マリアは首を傾げた。さっき自分でも考えていた通り、訓練を積んだ騎士はカルトの構成員ごときが殺せるような相手じゃない。ましてギルダー・グライドのように国と密接に関わっているものが率いる騎士団なら、十人がかりでも一人倒すのがやっとのはずだ。にもかかわらず、この庭園には全部で五体か六体の騎士が斃れている。ゲートの前で死んでいるのは不意打ちで殺された騎士だろう。だがこの敷地内で死んでいる騎士たちは、そうじゃないはずだ。”予言の民”にそこまでの隠密技術はない。
死体を弄っていて、マリアは奇妙なことに気が付いた。死にかたがみんなおかしいのだ。鎧に大きな穴が開けられていたり、高いところから落下したようにひしゃげていたり、およそ”予言の民”たちが使っている手製の武器では不可能な傷ばかりだ。いや、もちろん時間をかければ出来なくもないが、そうなるとつまり彼らはまったく無抵抗で鎧に穴が開くのを眺めていたことになる。

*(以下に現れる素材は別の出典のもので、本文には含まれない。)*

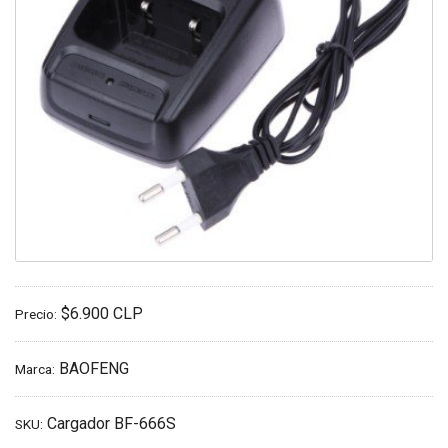
$6.900 CLP
Precio:
BAOFENG
Marca:
Cargador BF-666S
SKU: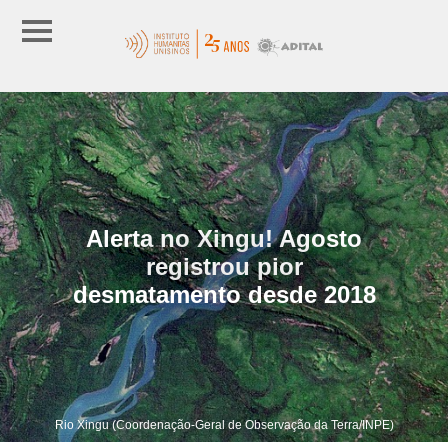
Alerta no Xingu! Agosto
registrou pior
desmatamento desde 2018
Rio Xingu (Coordenação-Geral de Observação da Terra/INPE)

ようは殊更奇妙なことに、彼らは弓矢で殺されたのでなければ、剣で殺されたわけでもない。なにか太い槍のようなもので勢いよく突かれて殺されたのだ。
そんなこと誰が出来るって言うんだ?
マリアはバイザーを上げ、気に入らないというように唇の端を指でつまんだ。
「どうかしたの?」
背後のシダ植物のアーチの隣から、声が飛んできた。
「お嬢さま」
マリアに言われた通り、正面のゲートではなく横の燃える木に近いゲートから入ってきたエリザベートが、マリアと合流する。
マリアはバイザーを下げた。
振り向くと、夕やみににた光度のなかでエリザベートが佇んでいた。その後ろにはコンスタンスもいる。不安そうに自分の二の腕の辺りをさすっているようだ。
「なにか不味いこと?」
マリアはなんと答えるか迷った。敵の人数が減ったのは悪いことではないが、敵を殺した敵がいるかもしれない。
バイザーの中でため息をつく。実を言うと、今すぐ座り込みたいぐらいに全身が痛かったのだ。馬から落ちたせいだろう。そのためマリアはいつものように皮肉ではぐらかすこともできずエリザベートの肩を二度叩くだけに留めた。エリザベートは胸の前で腕を組んで、マリアと同じようにため息をついた。
「……また私たちの知らない厄介ごとが私たちを待ち受けてるってわけね」
マリアはこれには最適な言葉を返すことができた。といっても簡単に八文字だけ。
「……そんなところです」
一方でわかっていることもあった。敵が誰だろうと今から屋敷に入るということだ。エリザベートの眼はそう語っていたし、バイザーを開けばマリアだってそう言っていただろう。違うのはコンスタンスだけで、彼女は勢いでついてきたことを今さらながら後悔している様子だった。
それでも義務感のようなものがあるのか小心で言い出せないだけか、エリザベートたちが半分崩壊した扉の前に立つと、同じようについてきた。
「コンスタンス、きみは馬のところに戻っていてくれ。私たちが外に出たら、馬を正門に回すんだ」
マリアが言うと、コンスタンスはこくこくと頷き、走ってきた道を戻って行った。
マリアはしばらくぶりに皮肉っぽく笑って見せた。エリザベートもコンスタンスを見送って、扉に手をかけた。